2-10-2014 Weekly Interest Rate Market Insight

2-10-2014 Weekly

  • As earnings season nears a close, equities in 2014 are proving to be 40% more volatile on a daily basis than they were at the close of 2013.  The domestic indices shook the weekly losing streak despite another headline-soft jobs report for January, and while yields jumped in a 20-bp range towards the long end of the curve during the week, they settled only fractionally higher as the yield curve steepened.  After spiking to its highest level in more than a year, the VIX slumped 30% to 15.29% to close out the week, leaving investors guessing as to whether this recent downdraft will become a true correction or is bought decisively as was the case last year.  The other commonly followed fear gauges indicate that we haven’t seen the worst yet, meaning rates likely have a lower plateau to visit in the coming month.  The nonfarm payrolls report checked in at 113,000 net new jobs, well below the 180k expectation level but up from a revised 75k December metric.  On the positive front, the household survey was strong, hourly earnings rose 0.2% MoM, and the unemployment rate ticked down to 6.6% even as the workforce participation rate rose for the first time in 7 years.  The 63% labor force participation is comparable to late 1970’s levels, but this slow moving metric has been between 58% and 67% during the last 65 years, and if the decline that started with the rise of the Internet has ended, the economy may have found a stronger footing.  ADP private payrolls beat estimates at 175k new jobs, so we now have two months in a row where this report and the government report have diverged.  Ending the week positive was impressive considering the bloodbath on Monday after the ISM Manufacturing index slumped from 56.5 to 51.3, resoundingly missing the estimate of 56, as new orders slipped 13 points MoM.  The service index released Thursday bested consensus at 54 vs. the prior at 53, and covers a broader swath of economy than the manufacturing index.  Consumer credit jumped in December as spending went on credit cards to the tune of $5 billion, with another $13.8 billion of non-revolving credit comprised mostly of auto and student loans.  Jobless claims fell 20k WoW to below the 4-wk average, and factory orders fell less than expected.

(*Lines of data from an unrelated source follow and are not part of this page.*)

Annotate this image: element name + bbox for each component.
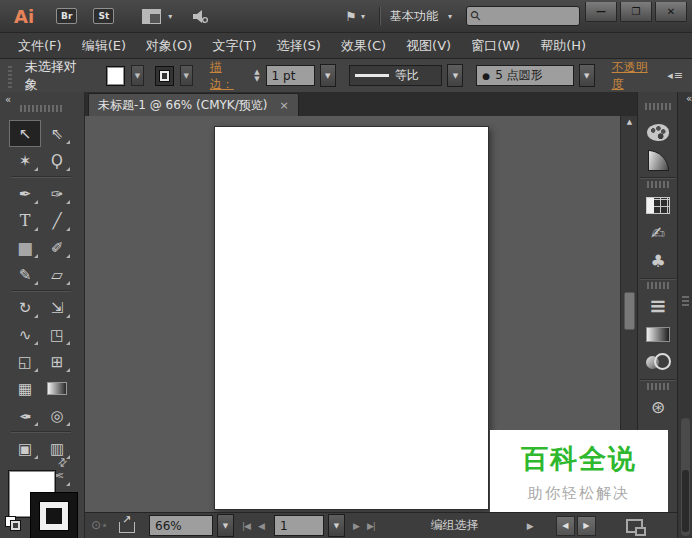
device-preview-icon[interactable]: ⊙﹡ xyxy=(91,517,109,534)
stroke-width-input[interactable]: 1 pt xyxy=(266,65,315,86)
swap-fill-stroke-icon[interactable]: ⇄ xyxy=(55,455,71,471)
scale-tool[interactable]: ⇲ xyxy=(41,294,73,321)
stroke-width-dropdown-icon[interactable]: ▼ xyxy=(320,64,336,87)
stepper-down-icon[interactable]: ▼ xyxy=(254,76,259,83)
fill-color-dropdown-icon[interactable]: ▼ xyxy=(131,65,144,86)
panel-scrollbar-thumb[interactable] xyxy=(682,470,689,532)
artboard[interactable] xyxy=(214,126,489,510)
stroke-profile-select[interactable]: 等比 xyxy=(349,65,443,86)
brushes-panel[interactable]: ✍ xyxy=(638,219,678,247)
document-tab[interactable]: 未标题-1 @ 66% (CMYK/预览) × xyxy=(88,93,299,116)
gradient-panel[interactable] xyxy=(638,320,678,348)
brush-select[interactable]: ● 5 点圆形 xyxy=(476,65,573,86)
menu-edit[interactable]: 编辑(E) xyxy=(72,37,136,55)
arrange-documents-icon[interactable] xyxy=(142,9,161,24)
eraser-tool[interactable]: ▱ xyxy=(41,261,73,288)
notifications-caret-icon[interactable]: ▾ xyxy=(361,12,365,21)
vertical-scrollbar-thumb[interactable] xyxy=(624,292,635,330)
fill-color-swatch[interactable] xyxy=(106,66,125,86)
panel-scrollbar-track[interactable] xyxy=(681,418,690,536)
stroke-color-dropdown-icon[interactable]: ▼ xyxy=(180,65,193,86)
dock-group-grip[interactable] xyxy=(647,181,669,188)
width-tool[interactable]: ∿ xyxy=(9,321,41,348)
stroke-panel[interactable]: ≡ xyxy=(638,292,678,320)
search-input[interactable] xyxy=(484,9,575,24)
zoom-level-select[interactable]: 66% xyxy=(149,515,213,536)
menu-view[interactable]: 视图(V) xyxy=(396,37,461,55)
pencil-tool[interactable]: ✎ xyxy=(9,261,41,288)
line-segment-tool[interactable]: ╱ xyxy=(41,207,73,234)
menu-object[interactable]: 对象(O) xyxy=(136,37,202,55)
opacity-panel-link[interactable]: 不透明度 xyxy=(612,59,657,93)
menu-type[interactable]: 文字(T) xyxy=(202,37,266,55)
symbols-panel[interactable]: ♣ xyxy=(638,247,678,275)
tools-panel-grip[interactable] xyxy=(20,105,64,112)
control-panel-menu-icon[interactable]: ◂≡ xyxy=(667,69,684,82)
strip-grip[interactable] xyxy=(682,295,689,306)
eyedropper-tool[interactable]: ✒ xyxy=(9,402,41,429)
magic-wand-tool[interactable]: ✶ xyxy=(9,147,41,174)
paintbrush-tool[interactable]: ✐ xyxy=(41,234,73,261)
prev-artboard-button[interactable]: ◀ xyxy=(254,521,268,531)
status-flyout-icon[interactable]: ▶ xyxy=(527,521,534,531)
stroke-profile-dropdown-icon[interactable]: ▼ xyxy=(447,64,463,87)
dock-group-grip[interactable] xyxy=(647,282,669,289)
free-transform-tool[interactable]: ◳ xyxy=(41,321,73,348)
menu-window[interactable]: 窗口(W) xyxy=(461,37,530,55)
menu-file[interactable]: 文件(F) xyxy=(8,37,72,55)
swatches-panel[interactable] xyxy=(638,191,678,219)
first-artboard-button[interactable]: |◀ xyxy=(238,521,254,531)
notifications-icon[interactable]: ⚑ xyxy=(345,9,357,24)
default-fill-stroke-icon[interactable] xyxy=(5,516,21,530)
perspective-grid-tool[interactable]: ⊞ xyxy=(41,348,73,375)
artboard-number-input[interactable]: 1 xyxy=(274,515,324,536)
sync-settings-icon[interactable] xyxy=(192,9,208,24)
rectangle-tool[interactable]: ■ xyxy=(9,234,41,261)
type-tool[interactable]: T xyxy=(9,207,41,234)
stroke-indicator-swatch[interactable] xyxy=(30,492,78,538)
shape-builder-tool[interactable]: ◱ xyxy=(9,348,41,375)
curvature-pen-tool[interactable]: ✑ xyxy=(41,180,73,207)
brush-dropdown-icon[interactable]: ▼ xyxy=(579,64,595,87)
scroll-up-icon[interactable]: ▲ xyxy=(621,118,638,126)
gradient-tool[interactable] xyxy=(41,375,73,402)
tab-close-icon[interactable]: × xyxy=(279,99,288,112)
lasso-tool[interactable]: Ϙ xyxy=(41,147,73,174)
workspace-switcher[interactable]: 基本功能 ▾ xyxy=(390,8,456,25)
direct-selection-tool[interactable]: ⇖ xyxy=(41,120,73,147)
dock-group-grip[interactable] xyxy=(647,383,669,390)
last-artboard-button[interactable]: ▶| xyxy=(363,521,379,531)
selection-tool[interactable]: ↖ xyxy=(9,120,41,147)
search-box[interactable]: ⚲ xyxy=(466,6,580,26)
collapse-dock-icon[interactable]: « xyxy=(686,94,691,104)
control-bar-grip[interactable] xyxy=(8,64,12,88)
bridge-button[interactable]: Br xyxy=(56,8,77,24)
collapse-tools-icon[interactable]: « xyxy=(5,95,10,105)
menu-effect[interactable]: 效果(C) xyxy=(331,37,396,55)
gradient-fan-panel[interactable] xyxy=(638,146,678,174)
close-button[interactable]: ✕ xyxy=(655,2,687,22)
blend-tool[interactable]: ◎ xyxy=(41,402,73,429)
cc-panel[interactable]: ⊛ xyxy=(638,393,678,421)
dock-grip[interactable] xyxy=(645,103,671,110)
next-artboard-button[interactable]: ▶ xyxy=(349,521,363,531)
stock-button[interactable]: St xyxy=(93,8,114,24)
pen-tool[interactable]: ✒ xyxy=(9,180,41,207)
stroke-panel-link[interactable]: 描边： xyxy=(210,59,243,93)
arrange-documents-caret-icon[interactable]: ▾ xyxy=(168,12,172,21)
stroke-width-stepper[interactable]: ▲ ▼ xyxy=(254,69,259,83)
menu-help[interactable]: 帮助(H) xyxy=(530,37,596,55)
scroll-right-button[interactable]: ▶ xyxy=(577,516,596,536)
rotate-tool[interactable]: ↻ xyxy=(9,294,41,321)
mesh-tool[interactable]: ▦ xyxy=(9,375,41,402)
artboard-dropdown-icon[interactable]: ▼ xyxy=(328,514,345,537)
maximize-button[interactable]: ❐ xyxy=(620,2,652,22)
zoom-dropdown-icon[interactable]: ▼ xyxy=(217,514,234,537)
minimize-button[interactable]: — xyxy=(585,2,617,22)
color-panel[interactable] xyxy=(638,118,678,146)
scroll-left-button[interactable]: ◀ xyxy=(556,516,575,536)
stroke-color-swatch[interactable] xyxy=(155,66,174,86)
transparency-panel[interactable] xyxy=(638,348,678,376)
menu-select[interactable]: 选择(S) xyxy=(266,37,330,55)
share-icon[interactable] xyxy=(119,522,135,533)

  • The debt ceiling debate seems to be moving along as the vast majority of constituents nationally inform their Congress people that the game of chicken is unacceptable, but we will still could hit the threshold by the last day of February if nothing is ratified prior.  Newly minted Fed Chair Yellen will give her first Congressional testimony on Tuesday, and several House members are expected to give her some tough questions.  The largest data point for the week will be retail sales, where soft auto sales are expected to pull the headline reading negative, but the core ex autos and gas should rise 0.2% MoM.  Both the wholesale trade and business inventory reports should show a roughly 0.5% rise MoM.